Renato Russo: morte completa 25 anos nesta segunda e reacende discussão sobre Legião Urbana
Escritor Ismael Machado analisa a importância do Legião Urbana para o rock e para a cultura brasileira

Os 25 anos de morte de Renato Russo trouxeram novamente uma discussão sobre a relevância da banda no cenário brasileiro. Falta, nas discussões, no entanto, um pouco de contextualização. Há muito ranço amargo (de algumas pessoas) sempre que Legião Urbana é citada. A banda ficou sendo odiada por muitos por causa do público que possui. Algo semelhante ao que veio a acontecer com Los Hermanos tempos depois. Como se fosse um pecado mortal uma banda ser amada incondicionalmente.
Lembro de uma frase do mago da indústria musical, André Midani. Ele costumava dizer que as gravadoras sonhavam encontrar outra Legião Urbana. Segundo ele, uma banda talentosa, que vendesse bem, sem ceder a caprichos modistas e com uma aura de honestidade.
Durante muito tempo depois da morte de Russo, a Legião continuou sendo a terceira maior vendedora de discos da Emi Odeon no mundo inteiro. É uma marca que impressiona, seja lá qual o ângulo que se queira olhar. Ou o fato de até hoje, ‘Há Tempos’ ter batido o recorde de pedidos de execuções nas rádios no dia do lançamento. Ou mesmo de apenas Frank Sinatra e Michael Jackson terem ocupado tanto tempo no Jornal Nacional no dia da própria morte como Renato Russo.

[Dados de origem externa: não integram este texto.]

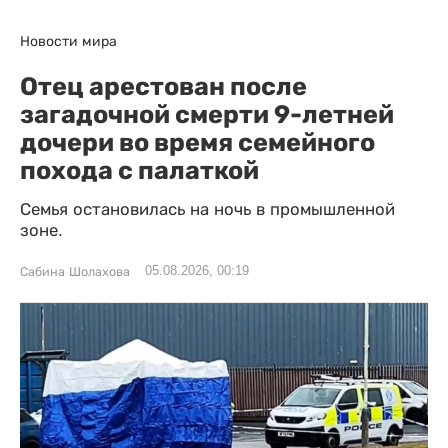
Новости мира
Отец арестован после
загадочной смерти 9-летней
дочери во время семейного
похода с палаткой
Семья остановилась на ночь в промышленной
зоне.
05.08.2026, 00:19
Сабина Шолахова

São números, índices. Para muitos não representa algo a mais do que isso. Mas volto a falar de contextualização, com base em algumas críticas que costumam ser associadas à Legião Urbana.

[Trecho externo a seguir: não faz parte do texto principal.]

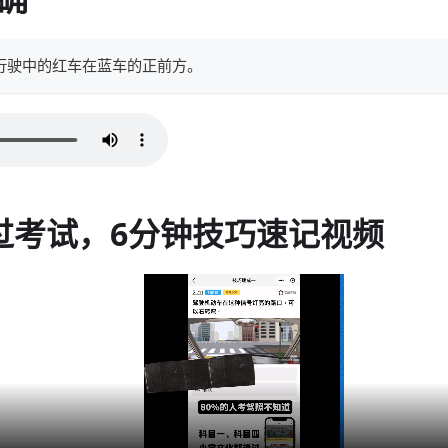
行驶中的红车在蓝车的正前方。
过考试，6分钟技巧速记视频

Critica-se a sonoridade da Legião Urbana. Vamos nos reportar à época. De 1982 a 1984, quando a Legião lançou ‘Será’, o cenário pop brasileiro tinha algumas vertentes bem delineadas no saco de gatos que era aquele nascente rock 80. Não cabem aqui análises sobre o punk paulista ou a vanguarda paulistana, movimentos mais undergrounds. Fiquemos no mainstream.

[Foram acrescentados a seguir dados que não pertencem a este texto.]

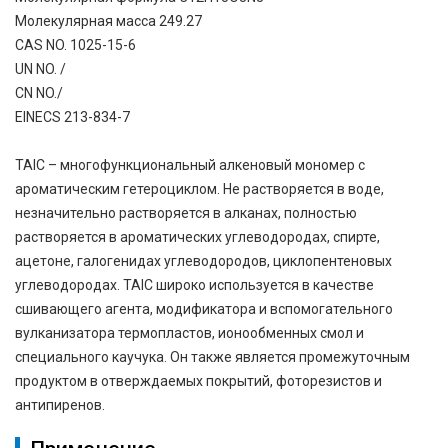
Молекулярная масса 249.27
CAS NO. 1025-15-6
UN NO. /
CN NO./
EINECS 213-834-7
TAIC – многофункциональный алкеновый мономер с
ароматическим гетероциклом. Не растворяется в воде,
незначительно растворяется в алканах, полностью
растворяется в ароматических углеводородах, спирте,
ацетоне, галогенидах углеводородов, циклопентеновых
углеводородах. TAIC широко используется в качестве
сшивающего агента, модификатора и вспомогательного
вулканизатора термопластов, ионообменных смол и
специального каучука. Он также является промежуточным
продуктом в отверждаемых покрытий, фоторезистов и
антипиренов.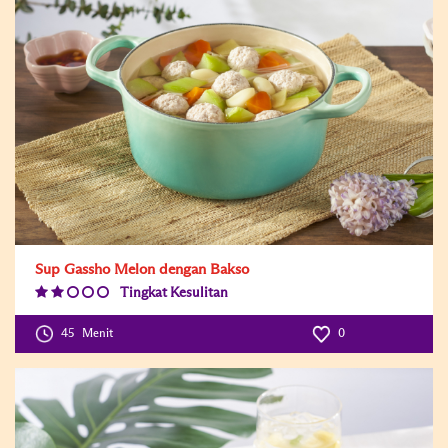
Sup Gassho Melon dengan Bakso
Tingkat Kesulitan
Difficulty
Level:2
45
Menit
0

Pois bem, esse cenário era recheado de bandas digamos ‘praieiras’, ‘luminosas’. Era a tal ‘niueive’, como ironizavam na época. Placa Luminosa, Herva Doce, Rádio Taxi, Grafitte, Absintho, Dr. Silvana, entre outras, disputavam espaço com Blitz, Kid Abelha, Paralamas, Titãs. Entre 1982 e 1984, as duas únicas bandas que efetivamente estavam razoavelmente no mainstream e fugiam da estética predominante de letras pueris, visual coloridinho e músicas com batidas semelhantes eram Barão Vermelho e Camisa de Vênus. Ambas lançaram os primeiros discos em 1982. Barão era mais visceral que seus pares, muito pela influência stoneana e pelas letras de Cazuza. Já o Camisa transformava músicas de bandas punks como The Jam e Buzzocks em suas (o que eram “Passatempo” e “O Adventista”?).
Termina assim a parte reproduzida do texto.